#### [WHAT IS REQUIRED]
The answer must consist of every line in the records that contains the word "Suchbegriff".

=== Begin Enclosure ===

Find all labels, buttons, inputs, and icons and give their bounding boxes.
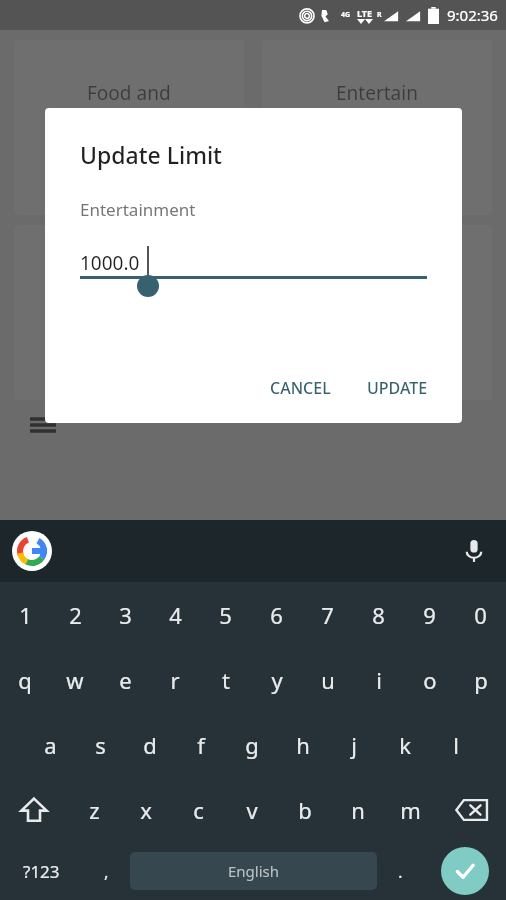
button[interactable]: d <box>125 712 175 777</box>
staticText: x <box>140 795 152 825</box>
button[interactable]: b <box>278 777 331 842</box>
staticText: o <box>423 665 437 695</box>
button[interactable]: z <box>68 777 120 842</box>
staticText: l <box>453 730 459 760</box>
staticText: e <box>119 665 132 695</box>
staticText: w <box>66 665 84 695</box>
button[interactable]: Menu <box>26 409 60 443</box>
staticText: UPDATE <box>367 377 428 399</box>
button[interactable]: h <box>277 712 328 777</box>
button[interactable]: 6 <box>251 582 302 647</box>
button[interactable]: i <box>353 647 404 712</box>
staticText: R <box>377 10 382 20</box>
staticText: j <box>351 730 357 760</box>
staticText: f <box>197 730 205 760</box>
button[interactable]: j <box>328 712 379 777</box>
button[interactable]: 4 <box>150 582 200 647</box>
staticText: i <box>376 665 382 695</box>
button[interactable]: c <box>172 777 225 842</box>
staticText: z <box>89 795 100 825</box>
staticText: 4G <box>341 10 351 20</box>
button[interactable]: 3 <box>100 582 150 647</box>
button[interactable]: . <box>377 842 424 900</box>
staticText: 2 <box>69 600 82 630</box>
button[interactable]: m <box>384 777 437 842</box>
staticText: p <box>474 665 488 695</box>
button[interactable]: v <box>225 777 278 842</box>
button[interactable]: Shift <box>0 777 68 842</box>
staticText: s <box>95 730 106 760</box>
button[interactable]: Enter <box>424 842 506 900</box>
button[interactable]: Food and <box>14 40 244 215</box>
button[interactable]: p <box>455 647 506 712</box>
button[interactable]: w <box>50 647 100 712</box>
button[interactable]: t <box>200 647 251 712</box>
staticText: d <box>143 730 157 760</box>
button[interactable]: f <box>175 712 226 777</box>
button[interactable]: q <box>0 647 50 712</box>
staticText: c <box>193 795 204 825</box>
button[interactable]: s <box>75 712 125 777</box>
button[interactable]: 8 <box>353 582 404 647</box>
staticText: u <box>321 665 335 695</box>
button[interactable]: CANCEL <box>262 369 339 407</box>
staticText: k <box>399 730 411 760</box>
staticText: ?123 <box>23 860 60 883</box>
staticText: t <box>222 665 230 695</box>
staticText: 4 <box>169 600 182 630</box>
staticText: 7 <box>321 600 334 630</box>
button[interactable] <box>14 225 244 400</box>
staticText: m <box>400 795 421 825</box>
staticText: , <box>104 860 109 883</box>
button[interactable]: ?123 <box>0 842 83 900</box>
staticText: q <box>18 665 32 695</box>
staticText: b <box>298 795 312 825</box>
button[interactable]: UPDATE <box>359 369 436 407</box>
button[interactable]: n <box>331 777 384 842</box>
button[interactable]: 0 <box>455 582 506 647</box>
button[interactable]: k <box>379 712 430 777</box>
button[interactable]: English <box>130 852 377 890</box>
button[interactable]: r <box>150 647 200 712</box>
button[interactable]: Voice input <box>456 533 492 569</box>
button[interactable]: a <box>25 712 75 777</box>
staticText: r <box>170 665 180 695</box>
button[interactable]: , <box>83 842 130 900</box>
button[interactable]: 5 <box>200 582 251 647</box>
button[interactable]: 1 <box>0 582 50 647</box>
button[interactable]: Entertain <box>262 40 492 215</box>
button[interactable]: 7 <box>302 582 353 647</box>
staticText: CANCEL <box>270 377 331 399</box>
staticText: y <box>271 665 283 695</box>
button[interactable] <box>262 225 492 400</box>
button[interactable]: g <box>226 712 277 777</box>
staticText: 1 <box>19 600 32 630</box>
staticText: 0 <box>474 600 487 630</box>
staticText: v <box>246 795 258 825</box>
staticText: 9 <box>423 600 436 630</box>
staticText: h <box>296 730 310 760</box>
button[interactable]: e <box>100 647 150 712</box>
staticText: Entertain <box>336 80 418 106</box>
button[interactable]: o <box>404 647 455 712</box>
staticText: Update Limit <box>80 139 222 170</box>
staticText: 8 <box>372 600 385 630</box>
staticText: n <box>351 795 365 825</box>
button[interactable]: u <box>302 647 353 712</box>
staticText: 6 <box>270 600 283 630</box>
button[interactable]: x <box>120 777 172 842</box>
staticText: LTE <box>357 7 373 19</box>
staticText: 1000.0 <box>80 250 140 276</box>
staticText: English <box>228 861 280 881</box>
staticText: g <box>245 730 259 760</box>
staticText: Entertainment <box>80 198 196 221</box>
staticText: 9:02:36 <box>447 5 498 25</box>
staticText: 3 <box>119 600 132 630</box>
button[interactable]: y <box>251 647 302 712</box>
button[interactable]: Google <box>11 530 53 572</box>
staticText: a <box>44 730 57 760</box>
button[interactable]: 9 <box>404 582 455 647</box>
button[interactable]: 2 <box>50 582 100 647</box>
button[interactable]: Backspace <box>437 777 506 842</box>
button[interactable]: l <box>430 712 481 777</box>
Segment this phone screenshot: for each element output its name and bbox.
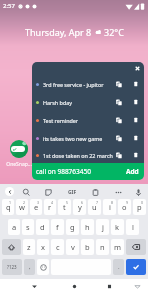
button[interactable]: s [22,219,34,235]
button[interactable]: i [103,199,116,215]
button[interactable]: ?123 [2,259,22,275]
staticText: 2 [23,200,26,205]
button[interactable]: b [81,239,94,255]
button[interactable]: OneSnap app [10,140,28,158]
staticText: 1 [9,200,12,205]
button[interactable]: Delete [131,79,141,89]
button[interactable]: o [118,199,131,215]
button[interactable]: Copy [114,150,124,160]
staticText: l [132,222,134,232]
staticText: Test reminder [43,117,79,124]
staticText: m [114,242,122,252]
button[interactable]: , [24,259,35,275]
staticText: a [12,222,17,232]
button[interactable]: Shift [2,239,21,255]
button[interactable]: m [111,239,124,255]
button[interactable]: Delete [131,150,141,160]
button[interactable]: Clipboard [89,186,101,198]
button[interactable]: g [66,219,79,235]
staticText: q [6,202,11,212]
button[interactable]: Delete [131,133,141,143]
button[interactable]: Back [5,187,14,196]
button[interactable]: Voice input [132,186,144,198]
button[interactable]: f [51,219,64,235]
staticText: k [115,222,120,232]
button[interactable]: Backspace [126,239,146,255]
button[interactable]: d [36,219,49,235]
staticText: Thursday, Apr 8 [25,26,92,38]
staticText: j [102,222,104,232]
staticText: h [85,222,90,232]
button[interactable]: v [66,239,79,255]
staticText: y [78,202,82,212]
button[interactable]: Copy [114,79,124,89]
staticText: 7 [96,200,99,205]
button[interactable]: Delete [131,115,141,125]
button[interactable]: p [133,199,146,215]
staticText: Harsh bday [43,99,72,106]
button[interactable]: Search [20,186,32,198]
staticText: i [109,202,111,212]
staticText: w [19,202,25,212]
button[interactable]: a [8,219,20,235]
button[interactable]: j [96,219,109,235]
staticText: ?123 [7,264,17,270]
button[interactable]: Stickers [42,186,54,198]
button[interactable]: h [81,219,94,235]
staticText: u [92,202,97,212]
button[interactable]: Home [68,280,80,292]
button[interactable]: e [30,199,42,215]
staticText: e [34,202,39,212]
button[interactable]: c [51,239,64,255]
button[interactable]: GIF [66,189,78,196]
staticText: d [40,222,45,232]
button[interactable]: Close [133,64,142,73]
button[interactable]: r [44,199,56,215]
staticText: Add [126,167,139,176]
staticText: g [70,222,75,232]
button[interactable]: Copy [114,97,124,107]
staticText: 8 [111,200,114,205]
button[interactable]: q [2,199,14,215]
staticText: OneSnap... [6,161,32,168]
button[interactable]: Delete [131,97,141,107]
staticText: f [56,222,59,232]
staticText: x [41,242,45,252]
button[interactable]: Add [123,165,142,178]
button[interactable]: l [126,219,139,235]
staticText: r [48,202,52,212]
staticText: p [137,202,142,212]
staticText: v [71,242,75,252]
staticText: 0 [141,200,144,205]
button[interactable]: Enter [126,259,146,275]
button[interactable]: Back [28,280,40,292]
button[interactable]: Hide keyboard [131,280,143,292]
button[interactable]: 3rd free service - jupitor [32,75,144,93]
button[interactable]: u [88,199,101,215]
staticText: c [56,242,60,252]
button[interactable]: Harsh bday [32,93,144,111]
staticText: 2:57 [3,2,15,10]
staticText: 4 [51,200,54,205]
button[interactable]: k [111,219,124,235]
button[interactable]: Recents [103,280,115,292]
button[interactable]: Copy [114,115,124,125]
button[interactable]: n [96,239,109,255]
button[interactable]: . [113,259,124,275]
button[interactable]: y [73,199,86,215]
button[interactable]: Test reminder [32,111,144,129]
staticText: 3 [37,200,40,205]
staticText: . [118,263,120,271]
button[interactable]: Copy [114,133,124,143]
staticText: s [26,222,30,232]
button[interactable]: x [37,239,49,255]
button[interactable]: 1st dose taken on 22 march [32,147,144,163]
button[interactable]: z [23,239,35,255]
button[interactable]: w [16,199,28,215]
button[interactable]: t [58,199,71,215]
button[interactable]: its takes two new game [32,129,144,147]
staticText: 1st dose taken on 22 march [43,152,113,159]
button[interactable]: More options [112,186,124,198]
button[interactable]: Emoji [37,259,49,275]
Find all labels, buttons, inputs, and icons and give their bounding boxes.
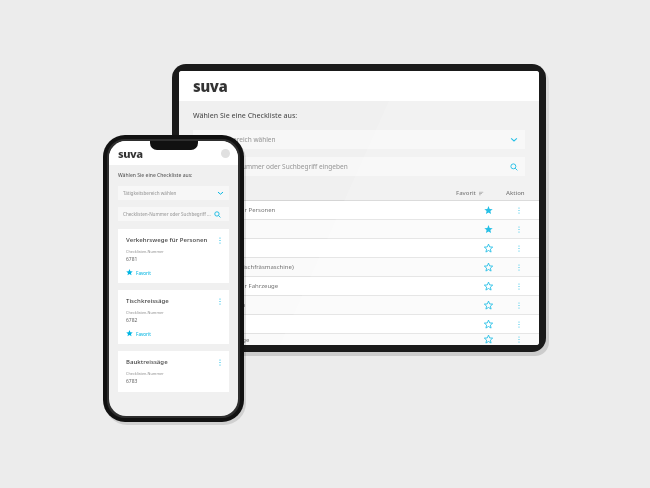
staticText: Favorit [136, 331, 151, 337]
button[interactable]: Aktionen [219, 298, 221, 305]
button[interactable]: Aktionen [219, 237, 221, 244]
staticText: Bodenhülsenwege [197, 336, 250, 344]
button[interactable]: Checklisten-Nummer oder Suchbegriff eing… [193, 157, 525, 176]
staticText: Tischkreissäge [197, 225, 239, 233]
staticText: suva [118, 146, 143, 161]
button[interactable]: Verkehrswege für Personen [179, 201, 539, 219]
staticText: Aktion [506, 189, 525, 197]
button[interactable]: Grünschnitzelsilo [179, 296, 539, 314]
button[interactable]: Favorit [126, 330, 151, 337]
staticText: Checklisten-Nummer [126, 310, 164, 315]
staticText: Favorit [136, 270, 151, 276]
staticText: 6781 [126, 256, 138, 263]
staticText: 6783 [126, 378, 138, 385]
staticText: suva [193, 76, 228, 96]
button[interactable]: Checklisten-Nummer oder Suchbegriff ... [118, 207, 229, 221]
staticText: Kehlmaschine (Tischfräsmaschine) [197, 263, 294, 271]
button[interactable]: Bausäge [179, 239, 539, 257]
staticText: Verkehrswege für Personen [126, 236, 215, 244]
button[interactable]: Favorit [126, 269, 151, 276]
staticText: Checklisten-Nummer [126, 371, 164, 376]
staticText: Checklisten-Nummer oder Suchbegriff eing… [200, 162, 348, 171]
staticText: Holzspänesilo [197, 320, 237, 328]
staticText: Tischkreissäge [126, 297, 215, 305]
button[interactable]: Tätigkeitsbereich wählen [118, 186, 229, 200]
button[interactable]: Verkehrswege für Personen [118, 229, 229, 283]
staticText: Tätigkeitsbereich wählen [123, 190, 177, 196]
staticText: Verkehrswege für Personen [197, 206, 276, 214]
staticText: Bauktreissäge [126, 358, 215, 366]
button[interactable]: Bodenhülsenwege [179, 334, 539, 345]
button[interactable]: Tätigkeitsbereich wählen [193, 130, 525, 149]
staticText: Grünschnitzelsilo [197, 301, 246, 309]
staticText: Checklisten-Nummer oder Suchbegriff ... [123, 211, 211, 217]
staticText: Favorit [456, 189, 476, 197]
button[interactable]: Tischkreissäge [118, 290, 229, 344]
staticText: Checklisten-Nummer [126, 249, 164, 254]
button[interactable]: Profil [221, 149, 230, 158]
staticText: Wählen Sie eine Checkliste aus: [193, 111, 298, 121]
button[interactable]: Verkehrswege für Fahrzeuge [179, 277, 539, 295]
button[interactable]: Holzspänesilo [179, 315, 539, 333]
button[interactable]: Bauktreissäge [118, 351, 229, 392]
staticText: Verkehrswege für Fahrzeuge [197, 282, 279, 290]
button[interactable]: Aktionen [219, 359, 221, 366]
button[interactable]: Tischkreissäge [179, 220, 539, 238]
staticText: 6782 [126, 317, 138, 324]
staticText: Wählen Sie eine Checkliste aus: [118, 172, 193, 179]
button[interactable]: Kehlmaschine (Tischfräsmaschine) [179, 258, 539, 276]
staticText: Tätigkeitsbereich wählen [200, 135, 276, 144]
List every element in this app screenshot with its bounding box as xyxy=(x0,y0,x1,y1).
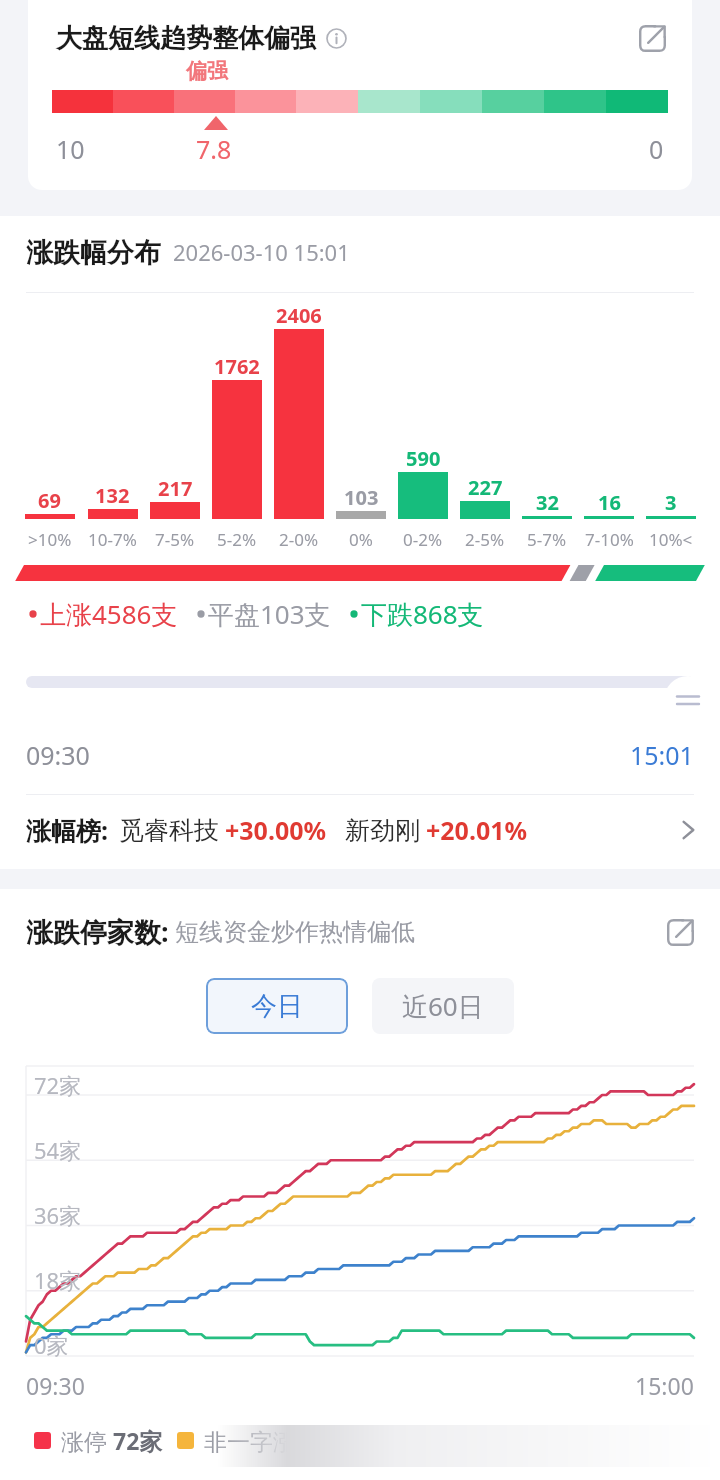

=== End Enclosure ===

#### [OUTPUT FOR THIS TASK]
button[interactable]: Checklisten-Nummer oder Suchbegriff eing… [193, 157, 525, 176]
button[interactable]: Checklisten-Nummer oder Suchbegriff ... [118, 207, 229, 221]
staticText: Checklisten-Nummer oder Suchbegriff eing… [200, 162, 348, 171]
staticText: Checklisten-Nummer oder Suchbegriff ... [123, 211, 211, 217]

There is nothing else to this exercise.